*To do:* Your answer should be every line of the entries that has the string "ترقب" in it.

*Recorded information:*

╭──

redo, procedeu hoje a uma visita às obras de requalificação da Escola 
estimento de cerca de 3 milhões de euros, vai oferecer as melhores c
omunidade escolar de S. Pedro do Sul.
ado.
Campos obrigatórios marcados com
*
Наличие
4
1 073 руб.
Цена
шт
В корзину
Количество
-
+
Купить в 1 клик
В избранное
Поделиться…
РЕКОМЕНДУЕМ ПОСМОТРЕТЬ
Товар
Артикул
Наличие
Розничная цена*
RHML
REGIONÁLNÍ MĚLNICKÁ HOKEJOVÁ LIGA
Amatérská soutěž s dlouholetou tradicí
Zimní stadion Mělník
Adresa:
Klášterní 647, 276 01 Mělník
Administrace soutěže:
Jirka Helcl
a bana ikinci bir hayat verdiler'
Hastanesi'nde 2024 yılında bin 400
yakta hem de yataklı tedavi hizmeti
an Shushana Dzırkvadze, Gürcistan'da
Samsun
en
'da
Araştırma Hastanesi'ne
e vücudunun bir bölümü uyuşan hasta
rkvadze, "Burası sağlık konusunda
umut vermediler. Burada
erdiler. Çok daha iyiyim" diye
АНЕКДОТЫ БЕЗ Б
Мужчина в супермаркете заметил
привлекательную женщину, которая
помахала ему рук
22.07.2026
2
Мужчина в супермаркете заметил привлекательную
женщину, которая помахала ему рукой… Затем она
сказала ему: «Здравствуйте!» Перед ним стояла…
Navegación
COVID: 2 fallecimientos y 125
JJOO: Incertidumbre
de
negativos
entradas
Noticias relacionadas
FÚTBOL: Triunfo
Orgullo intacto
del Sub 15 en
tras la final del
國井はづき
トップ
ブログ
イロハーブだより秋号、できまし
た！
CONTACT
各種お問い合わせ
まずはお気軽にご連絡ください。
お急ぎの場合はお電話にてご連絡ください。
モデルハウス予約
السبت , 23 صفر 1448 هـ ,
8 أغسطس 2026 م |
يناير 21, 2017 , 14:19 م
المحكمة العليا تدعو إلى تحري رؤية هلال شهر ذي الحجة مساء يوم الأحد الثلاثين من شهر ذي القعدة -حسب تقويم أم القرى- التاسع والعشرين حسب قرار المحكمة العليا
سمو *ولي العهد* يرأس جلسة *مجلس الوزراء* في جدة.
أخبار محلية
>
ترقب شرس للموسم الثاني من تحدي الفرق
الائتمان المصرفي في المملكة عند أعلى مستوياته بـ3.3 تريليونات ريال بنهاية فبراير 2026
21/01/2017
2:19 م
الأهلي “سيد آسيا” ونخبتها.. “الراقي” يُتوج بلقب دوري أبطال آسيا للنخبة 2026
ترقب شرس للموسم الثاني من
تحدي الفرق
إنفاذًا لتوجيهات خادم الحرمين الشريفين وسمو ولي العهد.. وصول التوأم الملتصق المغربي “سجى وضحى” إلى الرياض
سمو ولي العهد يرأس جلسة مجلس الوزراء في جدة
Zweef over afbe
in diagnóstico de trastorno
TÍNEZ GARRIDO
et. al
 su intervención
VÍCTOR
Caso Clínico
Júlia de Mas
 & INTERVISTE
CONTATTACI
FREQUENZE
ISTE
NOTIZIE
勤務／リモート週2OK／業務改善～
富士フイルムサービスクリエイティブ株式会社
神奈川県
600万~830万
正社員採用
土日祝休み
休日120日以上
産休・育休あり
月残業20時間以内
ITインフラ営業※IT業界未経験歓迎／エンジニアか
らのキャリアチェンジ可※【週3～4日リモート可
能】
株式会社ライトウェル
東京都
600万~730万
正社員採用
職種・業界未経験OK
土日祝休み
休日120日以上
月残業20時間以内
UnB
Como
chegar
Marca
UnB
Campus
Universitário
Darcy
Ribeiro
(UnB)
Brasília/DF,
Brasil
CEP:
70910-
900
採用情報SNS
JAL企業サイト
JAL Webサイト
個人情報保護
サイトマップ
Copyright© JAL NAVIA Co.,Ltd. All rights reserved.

╰──

*Output below:*
ترقب شرس للموسم الثاني من تحدي الفرق
ترقب شرس للموسم الثاني من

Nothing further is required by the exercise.